─── Records provided ───

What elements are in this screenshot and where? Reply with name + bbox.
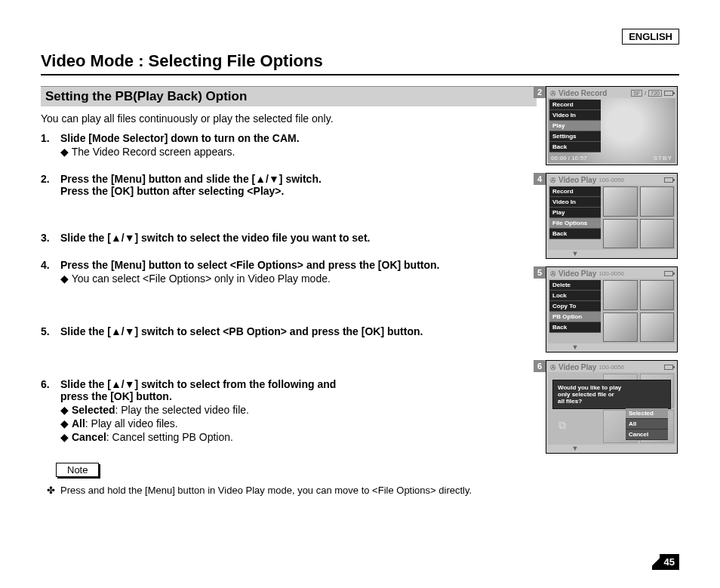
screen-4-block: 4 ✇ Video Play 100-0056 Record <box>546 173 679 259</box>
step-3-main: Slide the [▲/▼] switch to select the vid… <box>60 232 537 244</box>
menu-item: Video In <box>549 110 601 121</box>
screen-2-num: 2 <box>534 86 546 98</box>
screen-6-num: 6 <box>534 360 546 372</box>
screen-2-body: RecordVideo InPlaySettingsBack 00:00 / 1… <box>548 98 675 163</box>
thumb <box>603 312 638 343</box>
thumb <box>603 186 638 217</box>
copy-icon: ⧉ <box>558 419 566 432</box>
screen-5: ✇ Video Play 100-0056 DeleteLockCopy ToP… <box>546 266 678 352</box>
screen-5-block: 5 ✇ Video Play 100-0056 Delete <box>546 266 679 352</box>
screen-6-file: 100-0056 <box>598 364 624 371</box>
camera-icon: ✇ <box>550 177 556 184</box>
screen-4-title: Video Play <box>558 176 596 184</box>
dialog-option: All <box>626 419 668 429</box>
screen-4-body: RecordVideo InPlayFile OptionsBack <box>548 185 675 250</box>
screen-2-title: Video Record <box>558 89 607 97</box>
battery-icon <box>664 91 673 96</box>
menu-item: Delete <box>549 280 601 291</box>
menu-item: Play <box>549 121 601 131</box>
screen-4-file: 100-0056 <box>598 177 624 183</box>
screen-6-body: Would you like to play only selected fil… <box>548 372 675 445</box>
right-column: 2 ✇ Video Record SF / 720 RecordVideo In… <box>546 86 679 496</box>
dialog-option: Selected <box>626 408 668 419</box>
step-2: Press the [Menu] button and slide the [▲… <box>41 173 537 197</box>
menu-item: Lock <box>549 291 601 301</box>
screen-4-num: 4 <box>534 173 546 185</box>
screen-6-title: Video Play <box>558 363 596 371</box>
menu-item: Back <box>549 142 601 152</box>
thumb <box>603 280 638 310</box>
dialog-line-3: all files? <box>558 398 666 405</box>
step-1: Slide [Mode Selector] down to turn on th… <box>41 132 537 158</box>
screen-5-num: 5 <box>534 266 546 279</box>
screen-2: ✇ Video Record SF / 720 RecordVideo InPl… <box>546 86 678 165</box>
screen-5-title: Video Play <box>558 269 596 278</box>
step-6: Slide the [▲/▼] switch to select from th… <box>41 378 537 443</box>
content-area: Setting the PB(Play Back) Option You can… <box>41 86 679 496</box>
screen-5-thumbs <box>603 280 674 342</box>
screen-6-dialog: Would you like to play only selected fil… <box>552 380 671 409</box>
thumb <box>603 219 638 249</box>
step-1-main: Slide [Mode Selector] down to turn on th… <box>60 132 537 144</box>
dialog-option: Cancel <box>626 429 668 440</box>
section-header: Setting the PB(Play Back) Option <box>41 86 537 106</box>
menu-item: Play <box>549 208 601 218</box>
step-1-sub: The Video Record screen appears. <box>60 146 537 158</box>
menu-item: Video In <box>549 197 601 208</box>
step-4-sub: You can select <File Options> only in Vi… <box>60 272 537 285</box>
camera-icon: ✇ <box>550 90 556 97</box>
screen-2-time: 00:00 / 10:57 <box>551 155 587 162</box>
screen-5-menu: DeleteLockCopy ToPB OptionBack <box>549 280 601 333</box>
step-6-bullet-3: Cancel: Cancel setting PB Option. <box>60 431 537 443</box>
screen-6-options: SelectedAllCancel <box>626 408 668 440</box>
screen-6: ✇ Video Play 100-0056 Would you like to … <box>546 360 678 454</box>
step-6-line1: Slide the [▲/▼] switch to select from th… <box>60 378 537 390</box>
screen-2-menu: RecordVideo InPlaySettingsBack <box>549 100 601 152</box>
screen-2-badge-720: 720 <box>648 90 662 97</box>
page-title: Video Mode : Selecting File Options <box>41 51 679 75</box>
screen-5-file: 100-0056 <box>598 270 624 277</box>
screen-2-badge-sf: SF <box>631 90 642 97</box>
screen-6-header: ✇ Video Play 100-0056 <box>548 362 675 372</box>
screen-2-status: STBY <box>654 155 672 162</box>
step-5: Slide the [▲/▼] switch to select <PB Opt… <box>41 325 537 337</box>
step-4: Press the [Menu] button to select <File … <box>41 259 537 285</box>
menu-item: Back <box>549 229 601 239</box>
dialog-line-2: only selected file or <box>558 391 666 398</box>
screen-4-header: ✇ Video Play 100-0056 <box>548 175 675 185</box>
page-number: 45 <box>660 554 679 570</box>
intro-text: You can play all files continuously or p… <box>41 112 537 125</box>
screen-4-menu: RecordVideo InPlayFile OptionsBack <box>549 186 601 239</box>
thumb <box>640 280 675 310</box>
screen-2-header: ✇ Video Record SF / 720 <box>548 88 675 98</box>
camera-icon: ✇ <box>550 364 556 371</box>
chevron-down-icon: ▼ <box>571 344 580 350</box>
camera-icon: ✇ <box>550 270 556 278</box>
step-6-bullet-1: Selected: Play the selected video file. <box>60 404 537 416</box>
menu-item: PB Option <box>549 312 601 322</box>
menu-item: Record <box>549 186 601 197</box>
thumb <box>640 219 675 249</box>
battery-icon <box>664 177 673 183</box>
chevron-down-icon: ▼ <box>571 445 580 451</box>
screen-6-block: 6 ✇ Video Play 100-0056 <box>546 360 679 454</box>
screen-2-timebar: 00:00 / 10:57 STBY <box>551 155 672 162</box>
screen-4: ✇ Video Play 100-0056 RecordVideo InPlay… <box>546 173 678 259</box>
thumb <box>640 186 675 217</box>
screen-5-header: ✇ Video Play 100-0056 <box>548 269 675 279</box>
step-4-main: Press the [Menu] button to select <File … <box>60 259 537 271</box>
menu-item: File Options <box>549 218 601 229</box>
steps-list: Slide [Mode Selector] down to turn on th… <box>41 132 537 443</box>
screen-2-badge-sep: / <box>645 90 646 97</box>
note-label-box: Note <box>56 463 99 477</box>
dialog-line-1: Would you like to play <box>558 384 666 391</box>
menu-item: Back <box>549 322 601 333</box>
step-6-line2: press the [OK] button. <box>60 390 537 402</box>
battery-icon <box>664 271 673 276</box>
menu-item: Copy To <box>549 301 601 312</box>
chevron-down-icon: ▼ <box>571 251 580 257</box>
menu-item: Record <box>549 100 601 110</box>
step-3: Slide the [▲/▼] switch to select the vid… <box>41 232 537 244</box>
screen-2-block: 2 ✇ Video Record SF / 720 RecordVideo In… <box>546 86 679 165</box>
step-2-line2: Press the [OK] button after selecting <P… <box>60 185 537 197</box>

───

◆ **Work task**:
With "DeleteLockCopy" as the search string, filter the records and return each line that has it.

◆ **Response**:
screen-5: ✇ Video Play 100-0056 DeleteLockCopy ToP… <box>546 266 678 352</box>
screen-5-menu: DeleteLockCopy ToPB OptionBack <box>549 280 601 333</box>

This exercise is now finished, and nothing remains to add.